(Dataset entries)
--- START ---

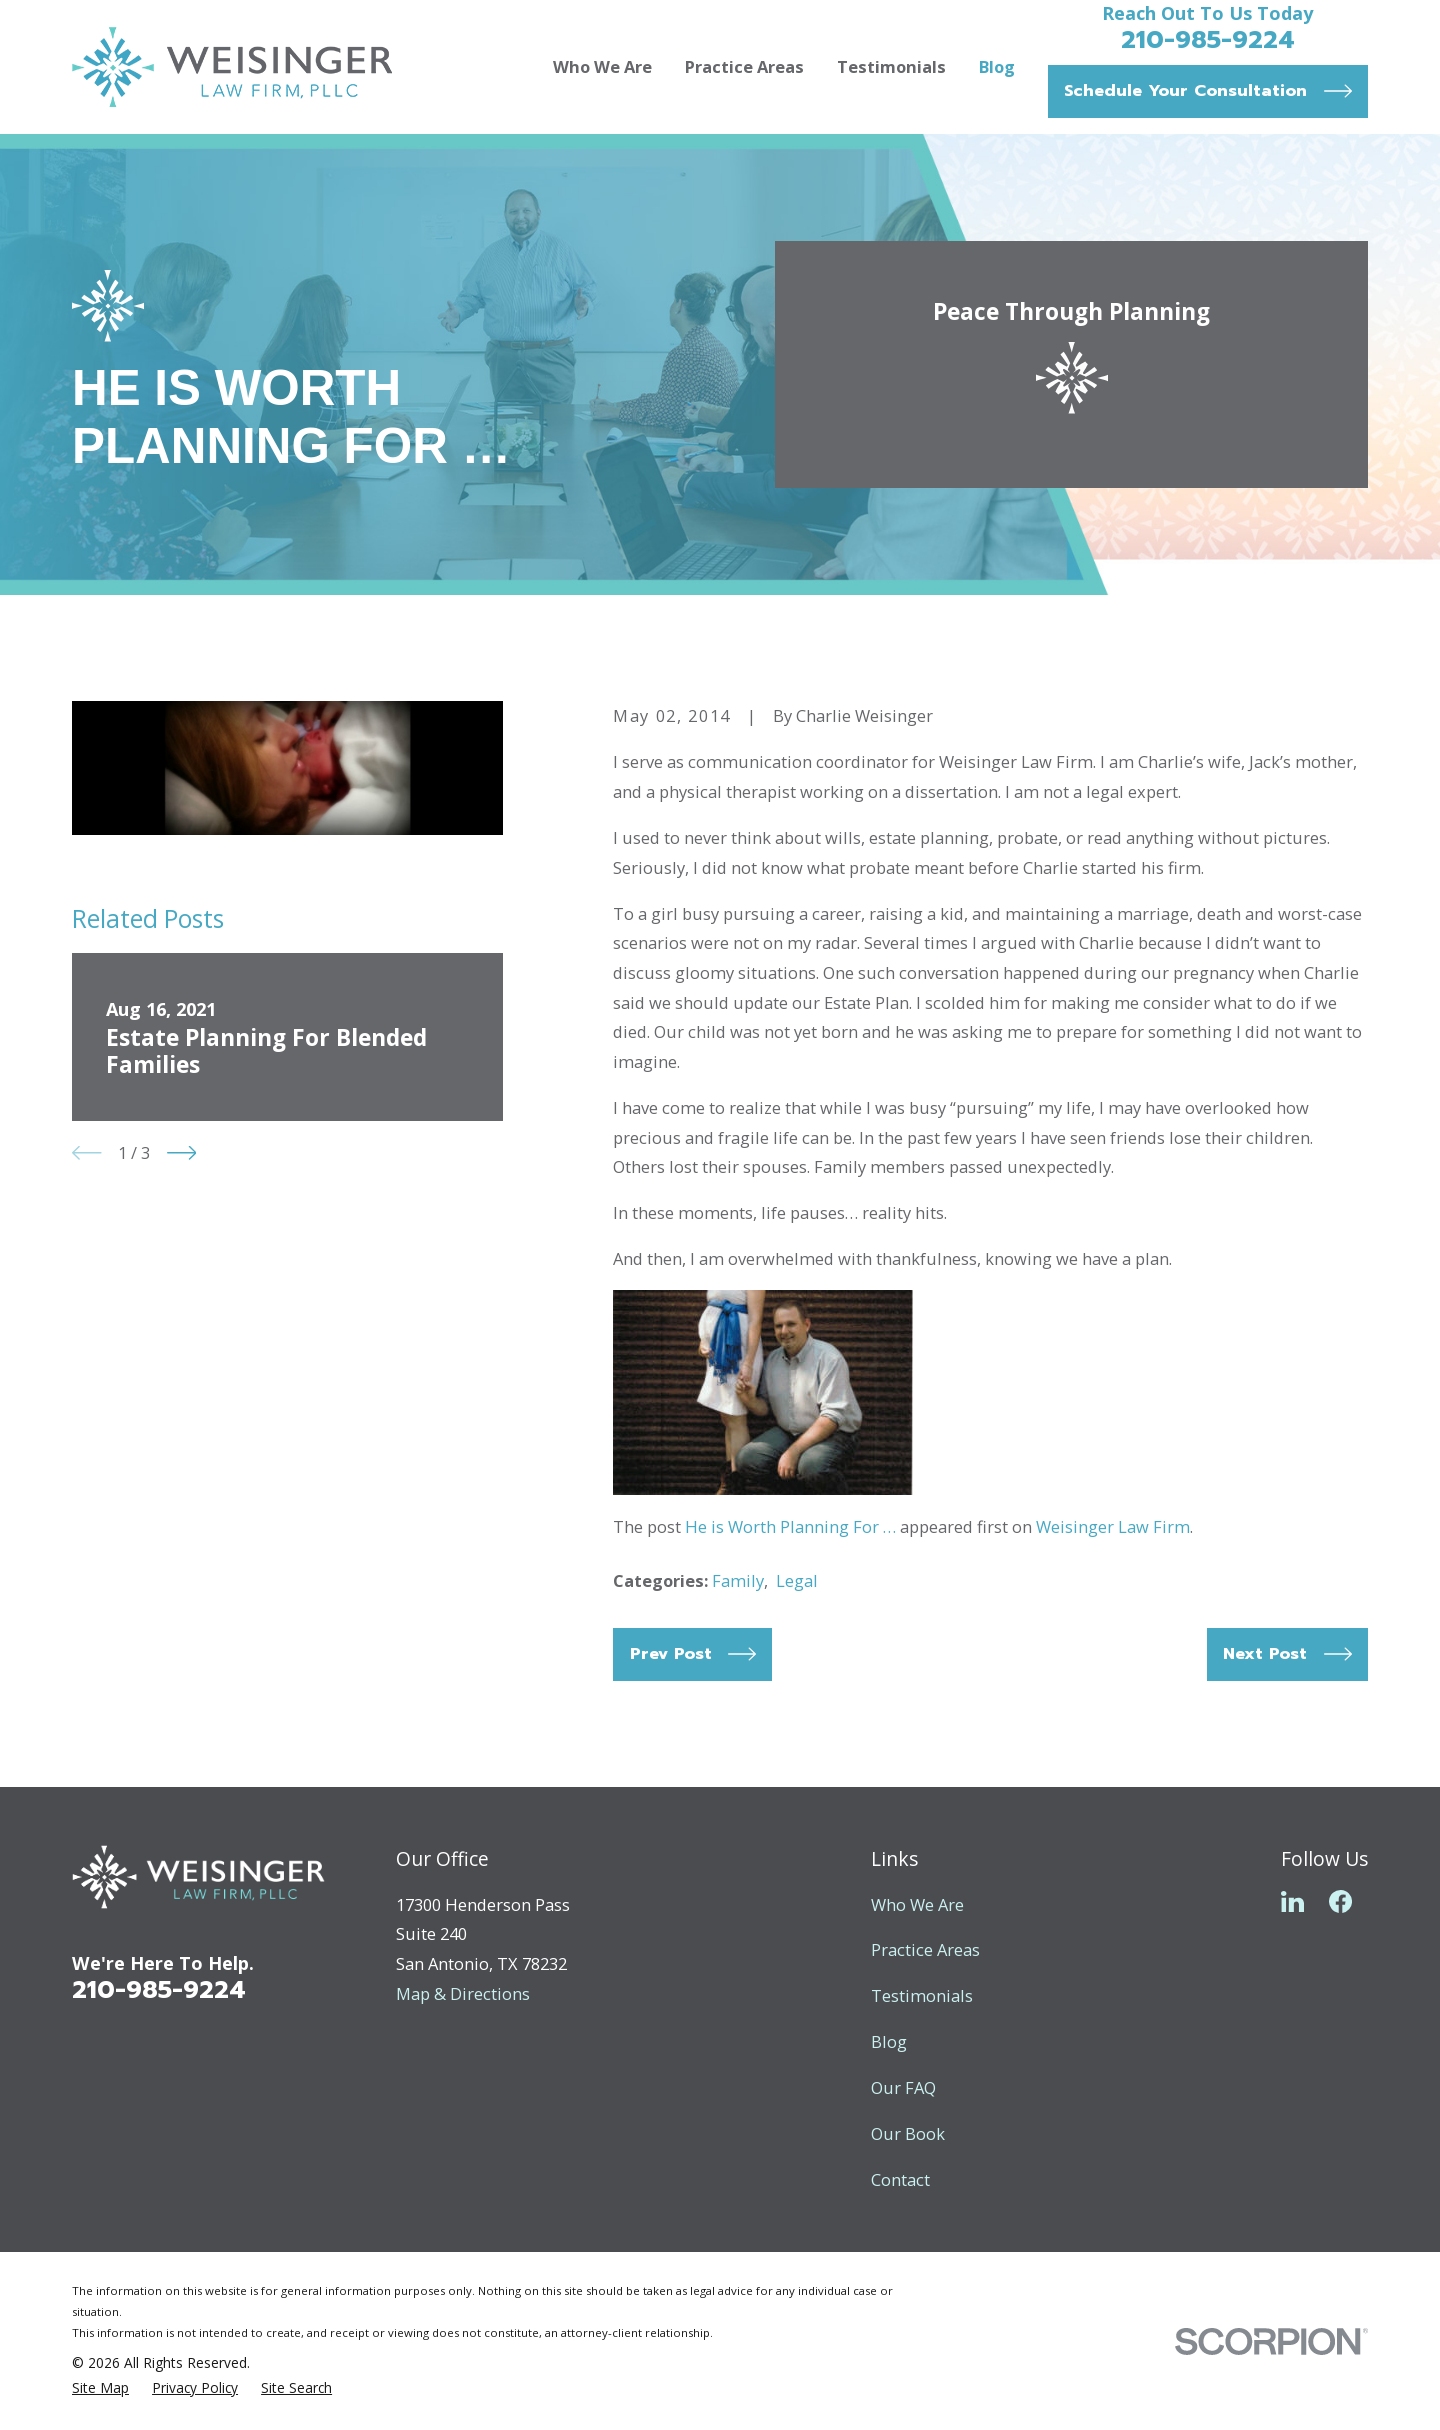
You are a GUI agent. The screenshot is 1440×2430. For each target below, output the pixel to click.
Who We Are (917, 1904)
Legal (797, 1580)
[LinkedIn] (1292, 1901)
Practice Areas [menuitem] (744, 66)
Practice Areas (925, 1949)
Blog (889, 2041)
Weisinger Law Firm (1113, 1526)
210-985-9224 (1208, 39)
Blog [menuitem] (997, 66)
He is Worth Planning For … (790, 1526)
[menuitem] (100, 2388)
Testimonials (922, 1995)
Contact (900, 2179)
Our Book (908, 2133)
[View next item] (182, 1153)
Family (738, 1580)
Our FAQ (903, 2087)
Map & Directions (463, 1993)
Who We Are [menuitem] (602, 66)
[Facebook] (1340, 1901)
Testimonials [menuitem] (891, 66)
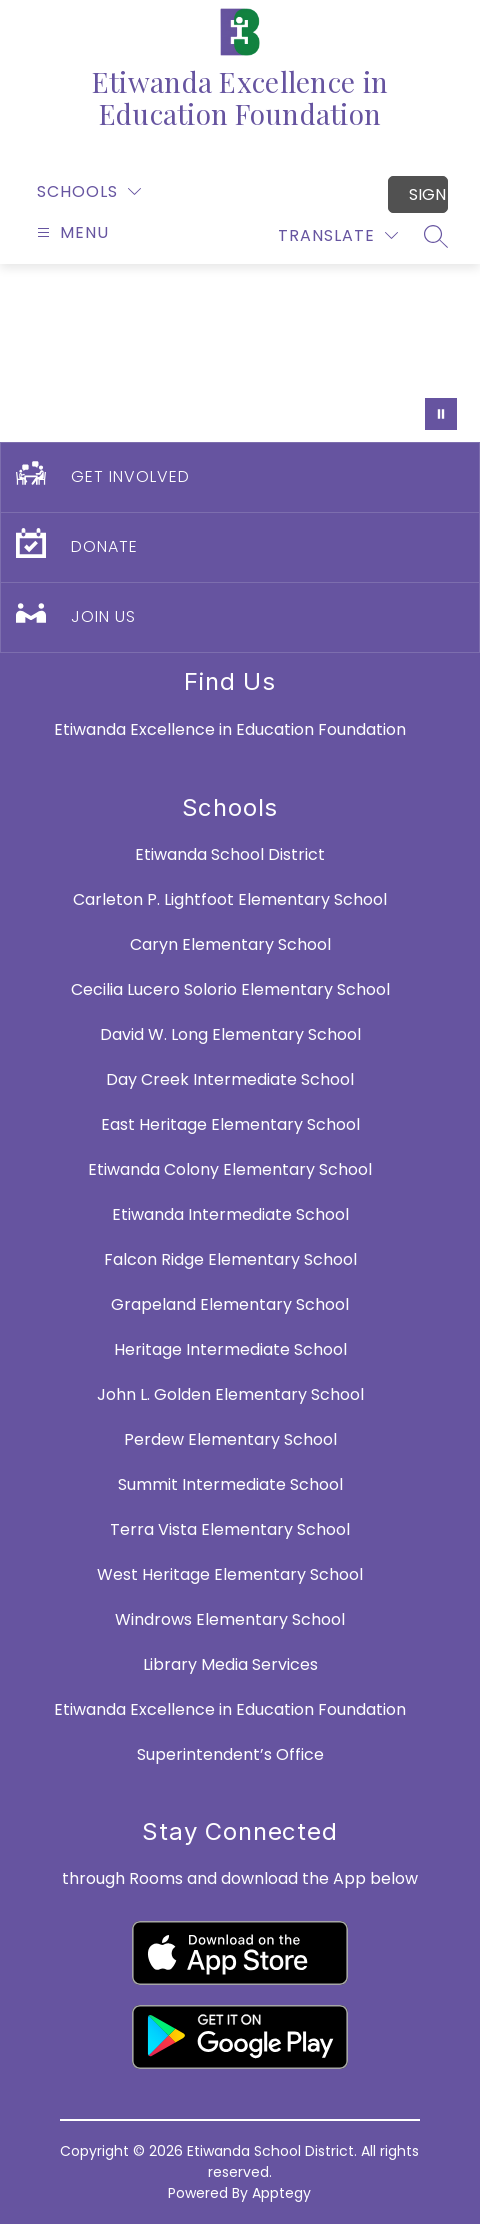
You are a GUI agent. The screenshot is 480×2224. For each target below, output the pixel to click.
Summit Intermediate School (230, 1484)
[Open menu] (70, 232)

--- END ---

Could you output the full set of entries exactly, skipping every picture?

You are a GUI agent. The screenshot is 1440×2430. For each target below, output the pixel to click.
Who We Are (917, 1904)
Legal (797, 1580)
[LinkedIn] (1292, 1901)
Practice Areas [menuitem] (744, 66)
Practice Areas (925, 1949)
Blog (889, 2041)
Weisinger Law Firm (1113, 1526)
210-985-9224 (1208, 39)
Blog [menuitem] (997, 66)
He is Worth Planning For … (790, 1526)
[menuitem] (100, 2388)
Testimonials (922, 1995)
Contact (900, 2179)
Our Book (908, 2133)
[View next item] (182, 1153)
Family (738, 1580)
Our FAQ (903, 2087)
Map & Directions (463, 1993)
Who We Are [menuitem] (602, 66)
[Facebook] (1340, 1901)
Testimonials [menuitem] (891, 66)
You are a GUI agent. The screenshot is 480×2224. For each target below, output the pixel to click.
Summit Intermediate School (230, 1484)
[Open menu] (70, 232)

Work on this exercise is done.